Perdón Pichana, no supimos valorarte y te fuiste abandonado y en silencio

Redacción

Por Redacción

Hace una semana, el hombre que le puso ritmo a varias generaciones con su música y sus particulares palabras emprendía un viaje a un lugar desconocido pero con seguridad uno donde reina la paz, la alegría y la inocencia del dolor. Ese hombre que alegró la vida de todos aquí en Mariano Moreno y aun más allá se fue en completa soledad, acompañado por una parte de su familia y unos pocos amigos y conocidos. Pichana, en este momento creemos que debemos pedirte perdón porque no supimos valorarte y te fuiste solo y en silencio.

Hoy seguramente le corriste la mesa a Dios y al ritmo de tu Pachanga Tropical lo estás haciendo bailar de la mano de todos aquellos cantantes que tanto admirabas y hoy están junto a vos en el cielo. Un lugar que te ganaste porque no fuiste una persona mala, sólo fuiste alguien a quien no supimos comprender.

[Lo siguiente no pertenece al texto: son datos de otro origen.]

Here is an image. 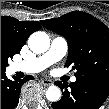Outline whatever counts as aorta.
Masks as SVG:
<instances>
[{
  "label": "aorta",
  "instance_id": "obj_1",
  "mask_svg": "<svg viewBox=\"0 0 109 109\" xmlns=\"http://www.w3.org/2000/svg\"><path fill=\"white\" fill-rule=\"evenodd\" d=\"M29 48L37 54L46 52L50 47V38L47 33L42 31L34 32L28 38ZM46 98L51 102H57L61 98V90L57 86H50L46 90Z\"/></svg>",
  "mask_w": 109,
  "mask_h": 109
}]
</instances>
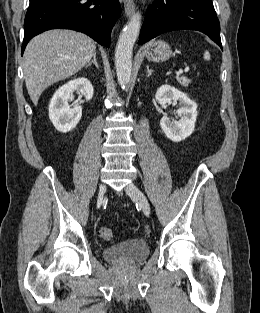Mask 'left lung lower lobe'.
<instances>
[{"instance_id":"1","label":"left lung lower lobe","mask_w":260,"mask_h":313,"mask_svg":"<svg viewBox=\"0 0 260 313\" xmlns=\"http://www.w3.org/2000/svg\"><path fill=\"white\" fill-rule=\"evenodd\" d=\"M180 29L201 31L222 48L220 24L212 0H155L146 12L138 44Z\"/></svg>"}]
</instances>
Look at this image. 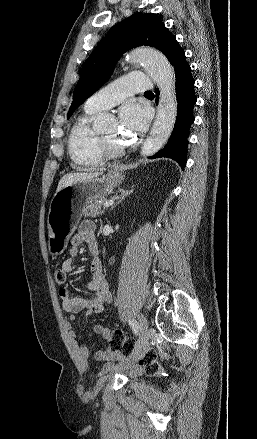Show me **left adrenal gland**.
I'll return each mask as SVG.
<instances>
[{
    "instance_id": "obj_1",
    "label": "left adrenal gland",
    "mask_w": 257,
    "mask_h": 439,
    "mask_svg": "<svg viewBox=\"0 0 257 439\" xmlns=\"http://www.w3.org/2000/svg\"><path fill=\"white\" fill-rule=\"evenodd\" d=\"M119 192L121 193V196L119 198V200H117V202L111 207V210L117 206L122 200L125 199V197H127L128 195H130L133 192V189L131 190H124V189H120Z\"/></svg>"
}]
</instances>
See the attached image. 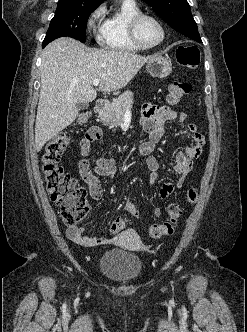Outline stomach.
I'll list each match as a JSON object with an SVG mask.
<instances>
[{
    "label": "stomach",
    "instance_id": "1",
    "mask_svg": "<svg viewBox=\"0 0 247 332\" xmlns=\"http://www.w3.org/2000/svg\"><path fill=\"white\" fill-rule=\"evenodd\" d=\"M146 70L153 77L164 78L171 73L172 62L168 58L154 56L150 61H148Z\"/></svg>",
    "mask_w": 247,
    "mask_h": 332
}]
</instances>
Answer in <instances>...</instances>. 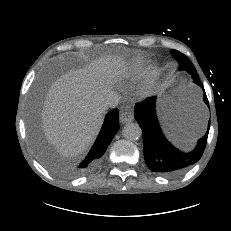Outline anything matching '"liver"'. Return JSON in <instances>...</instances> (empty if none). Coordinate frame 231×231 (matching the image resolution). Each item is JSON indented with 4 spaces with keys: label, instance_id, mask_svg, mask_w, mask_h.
Wrapping results in <instances>:
<instances>
[{
    "label": "liver",
    "instance_id": "1",
    "mask_svg": "<svg viewBox=\"0 0 231 231\" xmlns=\"http://www.w3.org/2000/svg\"><path fill=\"white\" fill-rule=\"evenodd\" d=\"M126 71L122 57L101 56L50 86L41 111L42 128L63 157L78 156L93 144L107 111L106 96ZM31 136L34 143L32 132Z\"/></svg>",
    "mask_w": 231,
    "mask_h": 231
}]
</instances>
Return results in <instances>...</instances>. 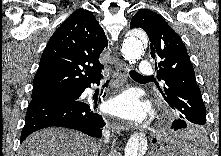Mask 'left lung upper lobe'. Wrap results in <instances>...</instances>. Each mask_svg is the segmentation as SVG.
<instances>
[{"label": "left lung upper lobe", "instance_id": "left-lung-upper-lobe-1", "mask_svg": "<svg viewBox=\"0 0 221 156\" xmlns=\"http://www.w3.org/2000/svg\"><path fill=\"white\" fill-rule=\"evenodd\" d=\"M130 27L147 32L151 56L160 60L156 63L157 77L164 83V91H160L177 117L187 123L204 125L205 105L186 47L178 34L159 14L146 9H140L133 16Z\"/></svg>", "mask_w": 221, "mask_h": 156}]
</instances>
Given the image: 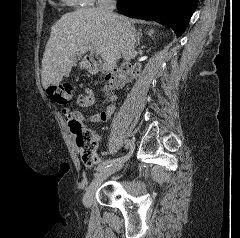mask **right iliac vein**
<instances>
[{"label":"right iliac vein","instance_id":"obj_1","mask_svg":"<svg viewBox=\"0 0 240 238\" xmlns=\"http://www.w3.org/2000/svg\"><path fill=\"white\" fill-rule=\"evenodd\" d=\"M124 163L125 161L118 162L112 166H109L101 170L100 173L96 175V177L93 179V181L90 183V185L86 189L85 195L83 197V204L85 207L89 208L91 206L93 196L97 188L102 184V182L113 173L119 171L123 167Z\"/></svg>","mask_w":240,"mask_h":238}]
</instances>
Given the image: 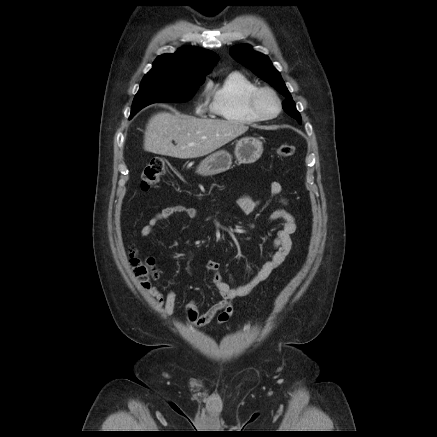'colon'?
Returning <instances> with one entry per match:
<instances>
[{
	"label": "colon",
	"mask_w": 437,
	"mask_h": 437,
	"mask_svg": "<svg viewBox=\"0 0 437 437\" xmlns=\"http://www.w3.org/2000/svg\"><path fill=\"white\" fill-rule=\"evenodd\" d=\"M277 153L280 157L286 158L293 156L295 153V147L288 144L280 145L277 148ZM166 170V162L161 157H154L145 166L142 179L141 188L147 191L157 185L160 178L164 175ZM131 263L133 265V271L138 278L141 286L145 289H150L152 280L157 278V271L154 266L153 259L149 258L141 260L137 256V252L134 249L130 250Z\"/></svg>",
	"instance_id": "colon-1"
}]
</instances>
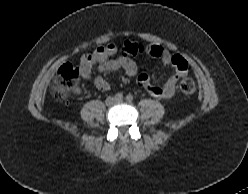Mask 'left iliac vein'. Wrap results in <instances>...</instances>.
<instances>
[{
  "label": "left iliac vein",
  "instance_id": "left-iliac-vein-1",
  "mask_svg": "<svg viewBox=\"0 0 248 194\" xmlns=\"http://www.w3.org/2000/svg\"><path fill=\"white\" fill-rule=\"evenodd\" d=\"M116 102H118V103H119V102H122V100H116Z\"/></svg>",
  "mask_w": 248,
  "mask_h": 194
}]
</instances>
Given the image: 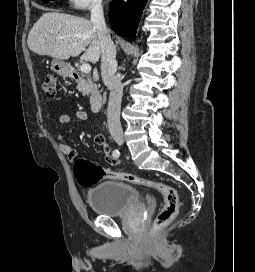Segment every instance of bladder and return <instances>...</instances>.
Listing matches in <instances>:
<instances>
[{"label":"bladder","instance_id":"1","mask_svg":"<svg viewBox=\"0 0 255 272\" xmlns=\"http://www.w3.org/2000/svg\"><path fill=\"white\" fill-rule=\"evenodd\" d=\"M86 199L96 214L107 217L123 215L140 202L135 187L117 180L98 183L87 191Z\"/></svg>","mask_w":255,"mask_h":272}]
</instances>
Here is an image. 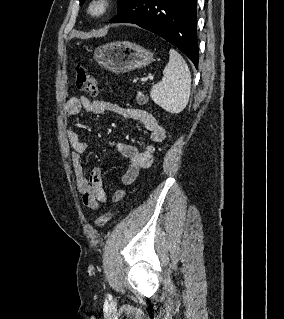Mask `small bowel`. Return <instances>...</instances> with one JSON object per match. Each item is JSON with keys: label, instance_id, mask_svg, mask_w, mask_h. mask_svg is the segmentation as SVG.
<instances>
[{"label": "small bowel", "instance_id": "c3829d8e", "mask_svg": "<svg viewBox=\"0 0 284 319\" xmlns=\"http://www.w3.org/2000/svg\"><path fill=\"white\" fill-rule=\"evenodd\" d=\"M64 110L68 116H75L82 110L93 115L111 112L123 115L143 125L150 141L149 145L144 149L126 143L109 142L110 146L115 147L118 152L127 159V167L121 177V182L125 186L131 185L136 180L140 169L151 166L155 150L154 144L163 141L166 137L165 129L152 114L145 110L123 108L103 100H90L84 96L69 98L64 105ZM67 138L73 150L72 166L77 189L82 195V202L86 207L97 210L100 204H107L109 202V198L102 186L101 169L95 167L90 171L89 176H86L82 164V154L86 151L87 144L74 130L67 132ZM124 196L125 191L123 189H117L114 191L111 200L113 202H119Z\"/></svg>", "mask_w": 284, "mask_h": 319}]
</instances>
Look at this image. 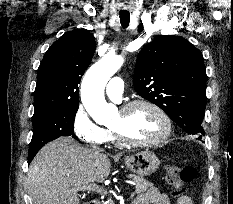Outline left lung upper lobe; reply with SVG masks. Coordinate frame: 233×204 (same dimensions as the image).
Returning a JSON list of instances; mask_svg holds the SVG:
<instances>
[{
	"instance_id": "1",
	"label": "left lung upper lobe",
	"mask_w": 233,
	"mask_h": 204,
	"mask_svg": "<svg viewBox=\"0 0 233 204\" xmlns=\"http://www.w3.org/2000/svg\"><path fill=\"white\" fill-rule=\"evenodd\" d=\"M206 69L200 50L180 36L157 35L139 52L133 85L186 133L201 140Z\"/></svg>"
}]
</instances>
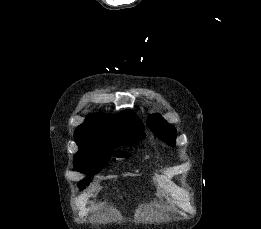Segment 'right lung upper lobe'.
<instances>
[{
	"mask_svg": "<svg viewBox=\"0 0 261 229\" xmlns=\"http://www.w3.org/2000/svg\"><path fill=\"white\" fill-rule=\"evenodd\" d=\"M128 125H142L138 116L126 110L117 115L90 114L85 123L75 130V140L79 148H111L126 145L119 129Z\"/></svg>",
	"mask_w": 261,
	"mask_h": 229,
	"instance_id": "1",
	"label": "right lung upper lobe"
}]
</instances>
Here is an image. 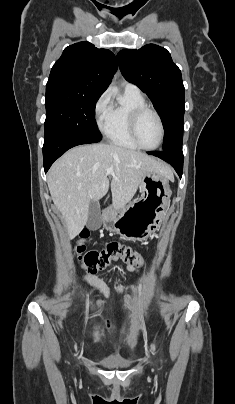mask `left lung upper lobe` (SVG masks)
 Listing matches in <instances>:
<instances>
[{"label":"left lung upper lobe","mask_w":235,"mask_h":404,"mask_svg":"<svg viewBox=\"0 0 235 404\" xmlns=\"http://www.w3.org/2000/svg\"><path fill=\"white\" fill-rule=\"evenodd\" d=\"M125 79L151 99L165 129L163 150L182 149L185 89L180 69L163 47L148 44L117 55Z\"/></svg>","instance_id":"1"}]
</instances>
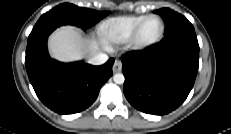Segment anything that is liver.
<instances>
[{"label": "liver", "mask_w": 231, "mask_h": 134, "mask_svg": "<svg viewBox=\"0 0 231 134\" xmlns=\"http://www.w3.org/2000/svg\"><path fill=\"white\" fill-rule=\"evenodd\" d=\"M51 55L63 62L77 61L88 54L94 55L99 51L97 41L84 38L72 26H63L57 29L49 38Z\"/></svg>", "instance_id": "6515ba94"}]
</instances>
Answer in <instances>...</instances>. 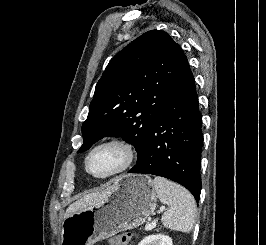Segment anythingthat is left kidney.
I'll use <instances>...</instances> for the list:
<instances>
[{
  "instance_id": "left-kidney-1",
  "label": "left kidney",
  "mask_w": 266,
  "mask_h": 245,
  "mask_svg": "<svg viewBox=\"0 0 266 245\" xmlns=\"http://www.w3.org/2000/svg\"><path fill=\"white\" fill-rule=\"evenodd\" d=\"M138 245H173L171 237L167 235H148Z\"/></svg>"
}]
</instances>
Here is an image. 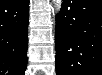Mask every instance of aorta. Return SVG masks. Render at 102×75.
I'll return each instance as SVG.
<instances>
[{"label":"aorta","mask_w":102,"mask_h":75,"mask_svg":"<svg viewBox=\"0 0 102 75\" xmlns=\"http://www.w3.org/2000/svg\"><path fill=\"white\" fill-rule=\"evenodd\" d=\"M54 2H55L56 8L59 9L61 7L62 1L61 0H54Z\"/></svg>","instance_id":"obj_1"}]
</instances>
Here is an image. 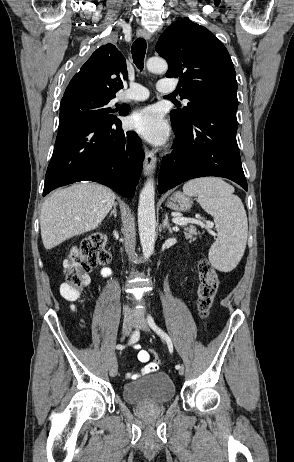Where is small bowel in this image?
Here are the masks:
<instances>
[{
  "instance_id": "obj_1",
  "label": "small bowel",
  "mask_w": 294,
  "mask_h": 462,
  "mask_svg": "<svg viewBox=\"0 0 294 462\" xmlns=\"http://www.w3.org/2000/svg\"><path fill=\"white\" fill-rule=\"evenodd\" d=\"M103 276H110L111 270L107 267L101 270ZM135 349L139 350L138 352V360L145 365L139 372H128L126 377L129 379H136L137 377L149 373L156 372L159 369V362L150 361V354L148 351L141 349L140 345L135 344Z\"/></svg>"
}]
</instances>
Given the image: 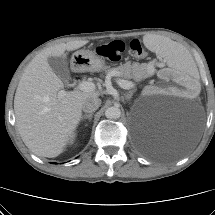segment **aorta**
<instances>
[{"mask_svg": "<svg viewBox=\"0 0 215 215\" xmlns=\"http://www.w3.org/2000/svg\"><path fill=\"white\" fill-rule=\"evenodd\" d=\"M105 116L108 119H118L121 116V110L117 106L108 107L105 110Z\"/></svg>", "mask_w": 215, "mask_h": 215, "instance_id": "762f6f07", "label": "aorta"}]
</instances>
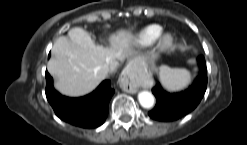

“Adiós leyenda de mi pueblo”, escribió alguien en las redes, y realmente pocos tienen el privilegio de llegar a esa condición, sólo lo hacen aquellos que tienen talento y que son auténticos y fieles a sus orígenes y no resignan su dignidad para quedar bien.

Pichana desde que comenzó a andar los caminos radiales se hizo de un estilo propio que lo conservó hasta los últimos días que tuvo aire en la radio. Son muchas las cosas por las que será recordado este icono de la radiofonía local que se llamó, se llama y se llamará José Luis Casanova, o simplemente Pichana para todos.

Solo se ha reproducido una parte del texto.